惑星イクシアを離脱した小型船は、音もなく漆黒の宇宙を滑るように進んでいた。
操縦席にはKAEDEが座り、前方スクリーンには微かな星光が流れている。

KAEDE「イズモさん、気を付けてくださいね」

通信越しではなく、すぐ隣から聞こえるその声は、不思議なほどやさしかった。
青白い宇宙光が彼女の輪郭を縁取り、まるで実体のない幻のようにも見える。

イズモ「あぁ……わかっているよ……」

船内は冷え切り、機器の駆動音だけが一定のリズムで鳴っていた。
沈黙に耐えきれず、私は彼女の姿に目を向ける。

イズモ「……ところで……その服はどうしたんだ?」

KAEDEは、いつもの戦闘用スーツではなかった。
白いワンピースに麦わら帽子。
戦場とは無縁の、あまりにも穏やかな装い。
無機質な船内で、その姿だけが異物のように浮いている。

KAEDEは微笑んだ。
だがその笑顔には、確かな哀しみが滲んでいた。

KAEDE「この服は……あの子たちからの贈り物なんです……それに、あの子たちを止められるのは……私だけですから……」

私は言葉を失った。
彼女の瞳に映るのは、覚悟と後悔、そして決意。

イズモ「……そうか……」

それ以上、何も言えなかった。

さらに数日後――地球上空。
窓の向こうに浮かぶ青い星は、かつて知っていた姿ではなかった。
旧日本本部周辺に近づくにつれ、黒煙が幾筋も立ち昇り、都市は崩壊している。
瓦礫、炎、沈黙。
人とアンドロイドが築いた共存の痕跡は、無惨に引き裂かれていた。

KAEDE「……ひどい有り様ですね」

声は微かに震えていた。
彼女の記憶には、ここで笑い合っていた人々の姿が残っているのだろう。

私は無言でうなずいた。

そのとき――。

「助けて……お願いだから……」

か細い声が、崩れた街に響いた。
風に紛れながらも、確かに生きている声。

「私たちを……助けて……!」

KAEDEは一瞬で方向を把握し、私の手を取った。
驚くほど温かいその感触に、胸が詰まる。

瓦礫の街の片隅。
そこには、人間とアンドロイドが混在する小さな集団がいた。
傷だらけの身体。
焼け焦げたアスファルトの上で、恐怖と空腹に耐えている。

突如、銃声が轟いた。
アサルトライフルの弾丸がこちらに迫る。

「KAEDEが来たぞ!」

誤認だ。
私は即座に前へ出てシールドを展開する。
青白い防御膜が弾丸を弾き、火花が散った。

イズモ「待って!!自分たちはピースギアの人間だ!そしてこのアンドロイドは、暴走していない!」

一瞬の沈黙。

「……本当……?」
「……よかった……」
「お願いします……助けてください……!」

私は力強くうなずいた。

イズモ「ああ。
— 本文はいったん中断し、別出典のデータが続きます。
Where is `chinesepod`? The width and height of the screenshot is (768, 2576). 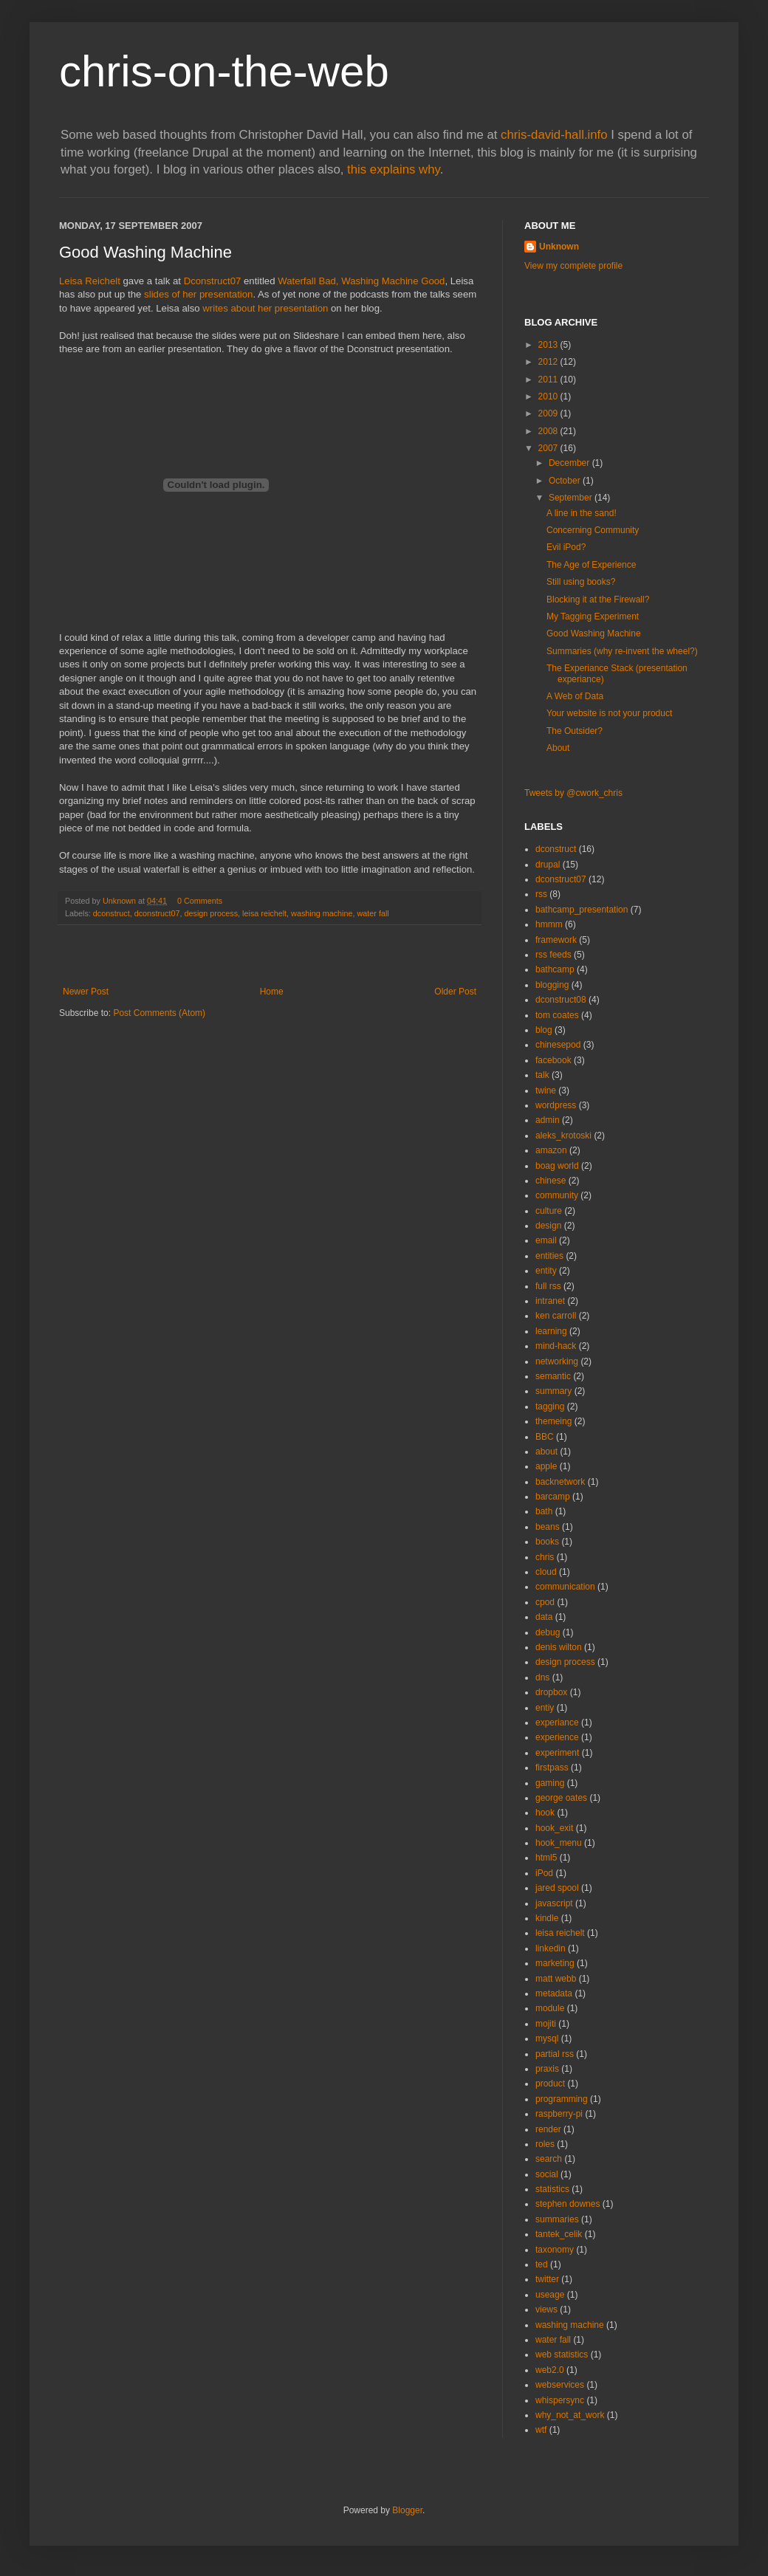 chinesepod is located at coordinates (557, 1045).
必ず助ける」

安堵の声が、崩壊した街に小さく広がった。

KAEDEはすぐに状況を整理する。

KAEDE「司令の綾音さんと合流しましょう。武器と情報が必要です。VIPシェルターにいるはずです」

ホログラムが展開され、地図が宙に浮かぶ。
点滅する光が、目的地を示していた。

KAEDE「こちらです。私たちについてきてください!」

イズモ「行こう」

VIPシェルター前。
分厚いコンクリート扉に、赤く『司令室』の文字。
私は息を整え、ゆっくりと扉を押し開けた。

軋む音の向こう。
そこに立っていたのは、軍のマントを纏った一人の女性。
背筋を伸ばし、鋭い視線でこちらを射抜く。